While a good woman supposedly stands behind every successful man, three unforgettable females stand behind Dr. Rey who admits to being extremely fond of the fairer gender.
“I like the way they think, I like their strength and the way they look and behave,” says Dr. Rey.
His mother did what few matriarchal things she could to hold a poor, dysfunctional family together despite an abusive father. But she instilled a serious work ethic and love of religion into Robert and his siblings and, later, came to the U.S. to work as a janitor to help with Robert’s medical school bills.
Hayley Rey, Robert’s wife and a program co-star, helped Robert’s fledging practice get a grip on business when he started. Hayley did course work for a degree in finance from McGill University in Canada.
The third female influence is his three-year-old daughter Sydney who, he says, taught him unconditional love.
Dr. Rey’s personal story is also the archetypical yarn of the American Dream, the rags-to-riches rise of a person who must be the most lucky -- or most blessed – guy you’re likely to meet. For, it seems like the right things have always happened to Robert Rey at just the right time.
That drive, his mom’s help, some scholarships and $200,000 worth of student loans got Robert through college, a master’s degree in government and a fellowship at Harvard Medical School where he learned top techniques in plastic surgery.

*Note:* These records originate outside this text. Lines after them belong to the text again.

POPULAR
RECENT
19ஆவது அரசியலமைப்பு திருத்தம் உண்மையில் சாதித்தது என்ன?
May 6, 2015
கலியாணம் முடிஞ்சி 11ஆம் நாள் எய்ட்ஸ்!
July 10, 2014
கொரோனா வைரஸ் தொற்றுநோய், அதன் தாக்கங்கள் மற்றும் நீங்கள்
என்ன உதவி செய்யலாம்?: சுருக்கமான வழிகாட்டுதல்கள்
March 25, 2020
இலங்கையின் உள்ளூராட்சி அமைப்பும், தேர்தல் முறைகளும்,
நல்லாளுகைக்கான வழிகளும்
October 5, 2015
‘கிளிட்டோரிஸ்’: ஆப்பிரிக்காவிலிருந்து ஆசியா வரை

With that education and training -- and absolutely nothing to lose -- the newly minted Dr. Rey tossed all his worldly possessions into the back of a beat up Mustang, headed west and rented a tiny office in Beverly Hills.

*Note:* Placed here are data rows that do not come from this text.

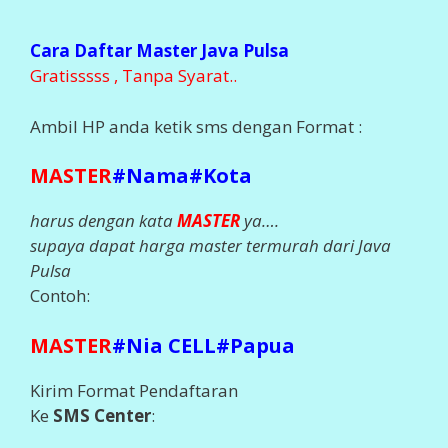
Cara Daftar Master Java Pulsa
Gratisssss , Tanpa Syarat..
Ambil HP anda ketik sms dengan Format :
MASTER
#Nama#Kota
harus dengan kata
MASTER
ya….
supaya dapat harga master termurah dari Java
Pulsa
Contoh:
MASTER
#Nia CELL#Papua
Kirim Format Pendaftaran
Ke
SMS Center
:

“I found there are more plastic surgeons in my office building that in the entire state of Montana,” he says.
Despite his top training, plastic surgery patients did not immediately flood into his office. And while his tiny Beverly Hills office was only outdone by his even smaller Beverly Hills apartment, fortune still smiled on Robert Rey. One day, Hayley, a gorgeous Canadian, moved into the apartment next door. She was looking for actress work in Hollywood. They soon married.
Around 2000, a woman wanting a breast augmentation came to see him. Unbeknownst to Dr. Rey, she was a secretary at the E! channel and knew many influential people. At Harvard, Robert had learned the very latest breast enhancement technique -- then new to the U.S. Known as the transumbilical method, the surgeon inserts breasts implants through the bellybutton, leaving no scar. Word spread like wildfire and, soon, Dr. Rey was performing that technique, not only on more patients, but before the unblinking eyes of television cameras. Over the next four years, Dr. Rey did about 28 segments for various television channels, all on some aspect of cosmetic and plastic surgery.
Then, he happened to watch an episode of the TV drama, “Nip/Tuck” causing some hot Latin blood to begin a slow boil.
“I was so completely offended by a television program that portrays plastic surgeons as hypersexual, immoral, unethical beings, I declared I was going to do something about it,” Dr. Rey says.
So he went back to an E! channel producer and convinced him into doing a regular reality series about a young Beverly Hills plastic surgeon trying to make it, along with a few other more established surgeons. Because it’s a reality television, the cameras follow the doctors through long hours and grueling surgeries at the office to their homes so viewers can see what normal lives virtually all plastic surgeons lead.
One of the primary things about plastic surgery is, to doctors at least, stress.
“You don’t know the meaning of the word ‘stress’ until you are asked to take a knife to a perfect-looking face to make it even more perfect,” he says.
To cope, Rey has studied the martial arts for seven years, training almost daily in Aikido and Tae Kwon Do. “I can either go see a psychiatrist or leave my stress in a puddle of sweat on the gym floor,” he says.
He says he’ll make a run for Congress when his kids are well on their way.
Whatever he does, Robert Rey, will look to the women in his life for support, encouragement and inspiration.